Friday, July 5, 2013

Tribune: State gives Roseland Community Hospital another lifeline

Last month Roseland Hospital located at 45 W. 111th St was the subject of many news stories involved a potential closure and it's finances. At the tail-end we found out that it's CEO was no longer on the job (either fired or resigned) and that ultimately it got $350,000 from the state according to the Sun-Times.

More recently this hospital noted as a place where the under-insured and uninsured can receive treatment is getting some more money from the state:
With the dawn of a new fiscal year, Illinois has again advanced Roseland Community Hospital a round of supplemental payments that will help the beleaguered Far South Side hospital's safety net afloat for at least a few more weeks.

Bill Brandt, the chairman of the Illinois Finance Authority, said the state “advanced everything it could” earlier this week so the hospital “can preserve the status quo and ensure minimum health and safety standards are met while everyone continues to try to figure out a longer-term plan to keep Roseland open in some form.”

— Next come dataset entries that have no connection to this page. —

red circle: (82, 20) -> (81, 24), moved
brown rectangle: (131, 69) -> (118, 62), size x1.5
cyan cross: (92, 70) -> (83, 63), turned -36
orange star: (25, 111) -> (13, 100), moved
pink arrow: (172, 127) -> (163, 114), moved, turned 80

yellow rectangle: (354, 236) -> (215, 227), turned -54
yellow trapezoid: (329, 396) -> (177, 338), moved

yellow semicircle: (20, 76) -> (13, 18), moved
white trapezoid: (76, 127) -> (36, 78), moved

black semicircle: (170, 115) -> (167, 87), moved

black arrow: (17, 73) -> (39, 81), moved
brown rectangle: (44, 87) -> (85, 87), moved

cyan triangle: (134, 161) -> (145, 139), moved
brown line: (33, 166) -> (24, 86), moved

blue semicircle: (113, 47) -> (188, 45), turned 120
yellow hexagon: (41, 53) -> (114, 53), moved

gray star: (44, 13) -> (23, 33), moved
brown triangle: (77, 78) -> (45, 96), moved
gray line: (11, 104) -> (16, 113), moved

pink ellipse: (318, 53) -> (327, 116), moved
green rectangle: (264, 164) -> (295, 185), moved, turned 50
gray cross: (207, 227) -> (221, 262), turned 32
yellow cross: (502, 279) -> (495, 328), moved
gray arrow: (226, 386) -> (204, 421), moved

The amount of the payments wasn’t immediately available, but Brandt said the money should be enough for the hospital to continue paying its employees and accepting patients for at least the next three weeks.

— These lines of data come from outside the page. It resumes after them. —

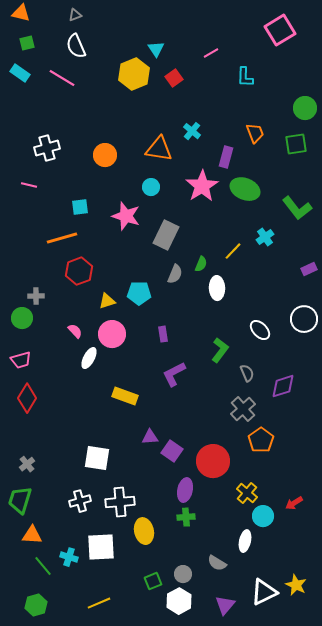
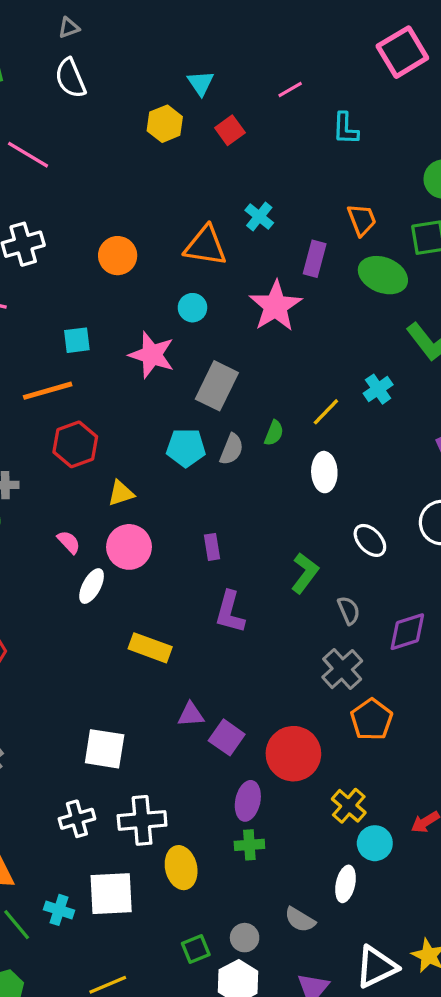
yellow hexagon: (134, 74) -> (165, 124), size x0.7
pink line: (62, 78) -> (28, 155), moved
green ellipse: (245, 189) -> (383, 275), moved
white ellipse: (217, 288) -> (324, 472), moved
cyan pentagon: (139, 293) -> (186, 448), moved
purple L-shape: (174, 374) -> (230, 612), turned -48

The reprieve grants a new chief restructuring officer and a team of financial analysts additional time to assess whether the hospital, with its deepening financial woes, will be able to continue on as a going concern.

Officials from the governor’s office, the hospital and a team of crisis management and financial restructuring experts are working to determine what role Roseland can play in the community -- whether it can remain an acute-care, full-service hospital or whether its services need to be scaled back. 
It was noted that the Roseland has been in talks with the University of Illinois Hospital and Health Sciences System and Loretto Hospital located on Chicago's West Side unfortunately when the extent of Roseland's financial issues was known talks had broken off. It was estimated that "the hospital needs at least $17 million in the near term to pay down mounting debt and meet current obligations."